J’ai en général du mal à me contenter du format de la nouvelle qui pour moi laisse un goût d’inachevé. Mais en quelques chapitres, Anna Gavalda déverse tant de choses que tout semble être dit sur le compte des personnages.

Les premiers paragraphes sont déroutants, un méli-mélo de pensées et d’émotions dont on a du mal à comprendre le sens. Un style auquel je ne m’attendais absolument pas. Un style qui a des airs d’écriture automatique suivant le fil d’une pensée sans filtre mais sans déroger à l’excellente maîtrise du français.

Du vulgaire au soutenu, des références populaires aux classiques de la langue française, Anna Gavalda mêle des émotions difficiles à interpréter. Le message est à la foi brut et imprécis, ou plutôt universel.
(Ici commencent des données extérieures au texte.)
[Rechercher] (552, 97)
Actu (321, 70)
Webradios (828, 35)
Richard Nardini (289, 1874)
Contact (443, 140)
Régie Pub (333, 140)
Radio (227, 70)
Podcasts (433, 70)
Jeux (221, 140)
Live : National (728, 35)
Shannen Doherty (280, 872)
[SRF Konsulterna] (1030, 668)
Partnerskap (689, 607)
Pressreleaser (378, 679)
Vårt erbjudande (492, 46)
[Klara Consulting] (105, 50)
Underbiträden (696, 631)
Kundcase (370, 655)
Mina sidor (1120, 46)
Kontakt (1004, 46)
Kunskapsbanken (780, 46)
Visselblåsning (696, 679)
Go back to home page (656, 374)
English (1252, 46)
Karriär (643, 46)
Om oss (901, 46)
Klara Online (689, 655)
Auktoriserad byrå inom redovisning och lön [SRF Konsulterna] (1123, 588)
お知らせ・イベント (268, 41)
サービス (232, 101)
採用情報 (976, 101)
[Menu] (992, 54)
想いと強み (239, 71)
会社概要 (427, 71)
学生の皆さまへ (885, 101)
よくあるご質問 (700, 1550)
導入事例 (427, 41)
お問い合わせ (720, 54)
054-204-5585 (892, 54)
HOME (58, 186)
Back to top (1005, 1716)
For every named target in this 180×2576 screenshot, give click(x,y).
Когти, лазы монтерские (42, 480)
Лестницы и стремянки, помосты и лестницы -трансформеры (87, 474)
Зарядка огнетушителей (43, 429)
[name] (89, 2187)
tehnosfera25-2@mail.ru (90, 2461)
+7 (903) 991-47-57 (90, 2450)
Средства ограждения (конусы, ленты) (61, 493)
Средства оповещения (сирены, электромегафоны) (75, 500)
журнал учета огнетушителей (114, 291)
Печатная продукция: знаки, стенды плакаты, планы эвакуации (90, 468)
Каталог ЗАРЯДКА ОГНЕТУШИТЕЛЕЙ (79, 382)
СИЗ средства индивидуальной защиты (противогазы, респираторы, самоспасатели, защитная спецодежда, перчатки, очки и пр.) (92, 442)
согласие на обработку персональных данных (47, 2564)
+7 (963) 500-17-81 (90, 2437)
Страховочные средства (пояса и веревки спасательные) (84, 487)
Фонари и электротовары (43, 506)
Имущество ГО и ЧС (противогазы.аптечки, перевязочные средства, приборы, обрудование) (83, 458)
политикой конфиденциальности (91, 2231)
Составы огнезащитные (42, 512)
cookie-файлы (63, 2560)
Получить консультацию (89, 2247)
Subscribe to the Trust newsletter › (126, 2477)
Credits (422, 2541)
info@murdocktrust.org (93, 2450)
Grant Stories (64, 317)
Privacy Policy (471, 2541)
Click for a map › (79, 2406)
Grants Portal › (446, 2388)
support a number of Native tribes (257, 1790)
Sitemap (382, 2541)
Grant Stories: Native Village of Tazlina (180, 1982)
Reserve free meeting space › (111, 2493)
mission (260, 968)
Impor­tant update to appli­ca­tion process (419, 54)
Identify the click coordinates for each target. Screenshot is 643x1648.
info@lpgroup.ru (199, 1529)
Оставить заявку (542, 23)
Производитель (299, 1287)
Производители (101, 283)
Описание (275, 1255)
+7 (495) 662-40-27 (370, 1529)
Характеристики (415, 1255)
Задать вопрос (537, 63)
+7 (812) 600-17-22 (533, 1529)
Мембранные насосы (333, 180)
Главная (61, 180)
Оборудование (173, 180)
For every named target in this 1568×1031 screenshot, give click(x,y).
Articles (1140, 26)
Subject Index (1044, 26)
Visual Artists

Des histoires anecdotiques et très différentes qui suivent une même trame. Un thème filigrane de ces trois histoires : le théâtre. En contexte dans la première partie, en forme dans la deuxième et en action dans la troisième.

La même envie d’exacerber son dégoût pour le monde d’aujourd’hui et la vie quotidienne et surtout d’y apporter un antidote à travers ces trois histoires qui redonnent un peu foi en l’humanité.

Le titre résume parfaitement le livre, la profondeur du thème général et la maladresse feinte des mots utilisés très justement pour mettre le doigt là où ça fait mal.

Anna Gavalda a des choses à dire et se fait le messager d’une génération perdue. Elle ne ménage pas son lecteur pour lui faire comprendre. Son style est brut de pomme, déconcertant et envoutant de génie.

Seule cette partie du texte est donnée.